This library is for scraping data from CSV style files, temporally, into MariaDB.
Main features are:
- Uploading data from strongly-typed Polars DataFrames.
- Querying data into Polars DataFrames, with column types inferred from the database schema.
- A scrape specification that:
- Defines pipelines for typing, enriching, and normalizing data before uploading.
- Allows construction of the 'as-of' time from file attributes or as a function of the input columns.
- Catalogs the history of scrape inputs to prevent duplication.
- Supports per-file transactional scraping (either the processing for a file succeeds, or the transaction is rolled back).

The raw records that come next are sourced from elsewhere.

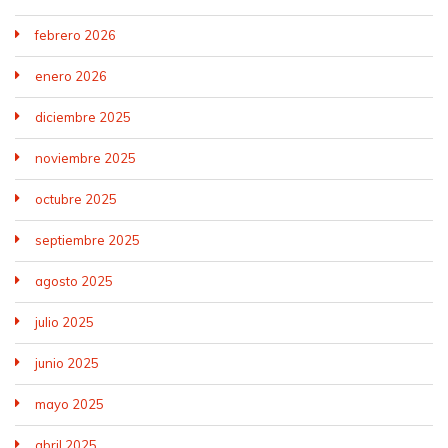
febrero 2026
enero 2026
diciembre 2025
noviembre 2025
octubre 2025
septiembre 2025
agosto 2025
julio 2025
junio 2025
mayo 2025
abril 2025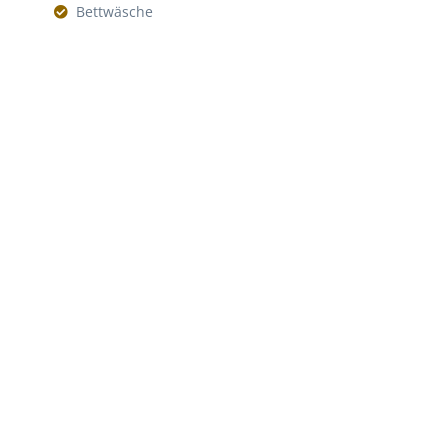
Bettwäsche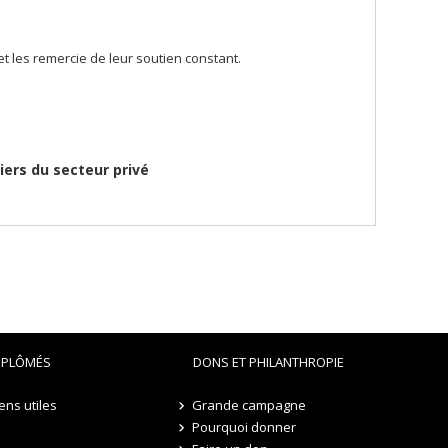
t les remercie de leur soutien constant.
ciers du secteur privé
IPLÔMÉS
DONS ET PHILANTHROPIE
iens utiles
Grande campagne
Pourquoi donner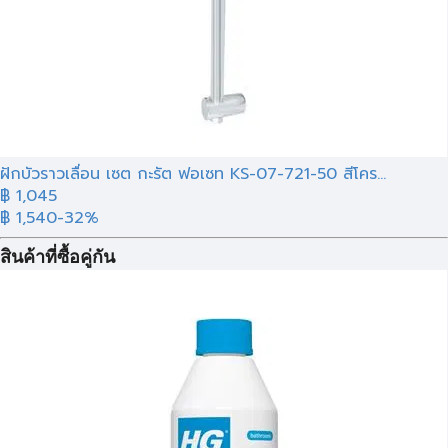
ฝักบัวราวเลื่อน เซต กะรัต ฟอเซท KS-07-721-50 สีโคร...
฿
1,045
฿ 1,540
-32%
สินค้าที่ซื้อคู่กัน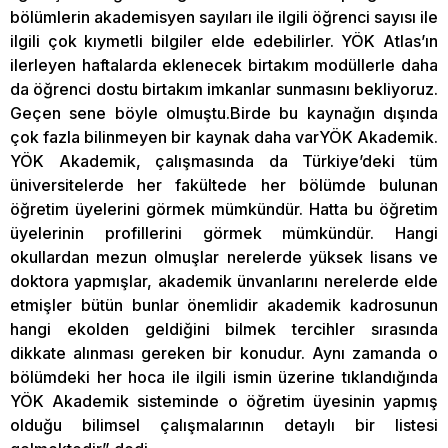
bölümlerin akademisyen sayıları ile ilgili öğrenci sayısı ile
ilgili çok kıymetli bilgiler elde edebilirler. YÖK Atlas’ın
ilerleyen haftalarda eklenecek birtakım modüllerle daha
da öğrenci dostu birtakım imkanlar sunmasını bekliyoruz.
Geçen sene böyle olmuştu.Birde bu kaynağın dışında
çok fazla bilinmeyen bir kaynak daha varYÖK Akademik.
YÖK Akademik, çalışmasında da Türkiye’deki tüm
üniversitelerde her fakültede her bölümde bulunan
öğretim üyelerini görmek mümkündür. Hatta bu öğretim
üyelerinin profillerini görmek mümkündür. Hangi
okullardan mezun olmuşlar nerelerde yüksek lisans ve
doktora yapmışlar, akademik ünvanlarını nerelerde elde
etmişler bütün bunlar önemlidir akademik kadrosunun
hangi ekolden geldiğini bilmek tercihler sırasında
dikkate alınması gereken bir konudur. Aynı zamanda o
bölümdeki her hoca ile ilgili ismin üzerine tıklandığında
YÖK Akademik sisteminde o öğretim üyesinin yapmış
olduğu bilimsel çalışmalarının detaylı bir listesi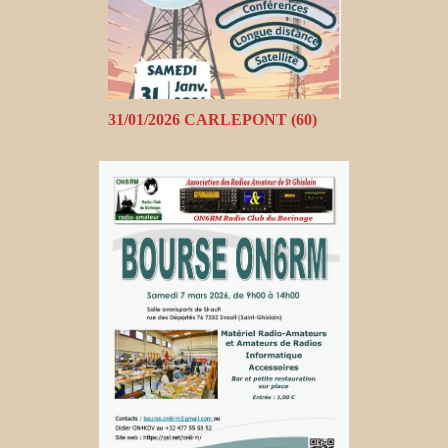
31/01/2026 CARLEPONT (60)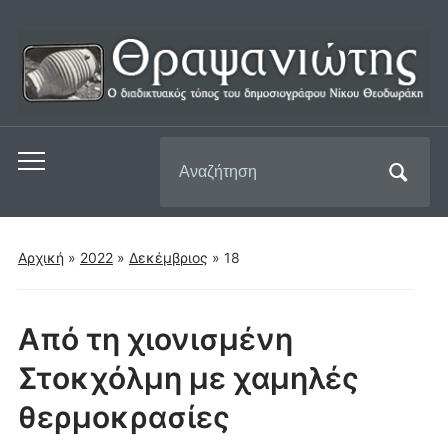
Αναζήτηση
Εναλλαγή
για:
του
μενού
για
Αρχική
»
2022
»
Δεκέμβριος
»
18
κινητά
Από τη χιονισμένη
Στοκχόλμη με χαμηλές
θερμοκρασίες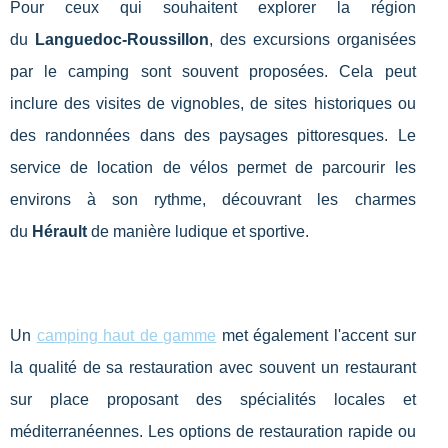
Pour ceux qui souhaitent explorer la région
du
Languedoc-Roussillon
, des excursions organisées
par le camping sont souvent proposées. Cela peut
inclure des visites de vignobles, de sites historiques ou
des randonnées dans des paysages pittoresques. Le
service de location de vélos permet de parcourir les
environs à son rythme, découvrant les charmes
du
Hérault
de manière ludique et sportive.
Un
camping haut de gamme
met également l'accent sur
la qualité de sa restauration avec souvent un restaurant
sur place proposant des spécialités locales et
méditerranéennes. Les options de restauration rapide ou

- Create a virtual environment:
python3 -m venv .venv
source .venv/bin/activate
- Install development dependencies:
poetry install --with dev
- Run tests:
poetry run pytest
- Make docs. The documentation will be generated in the
docs/_build/html
directory:
cd docs && poetry run make html
This project follows the following code style guidelines:
- Use type hints for all function parameters and return values
- Follow PEP 8 style guide
- Use Google-style docstrings
- Keep functions focused and single-purpose
- Write comprehensive tests for new features
Run make check
to check the code style.
- Fork the repository
- Create a feature branch
- Commit your changes
- Push to the branch
- Create a Pull Request
This project is licensed under the terms specified in the LICENSE file.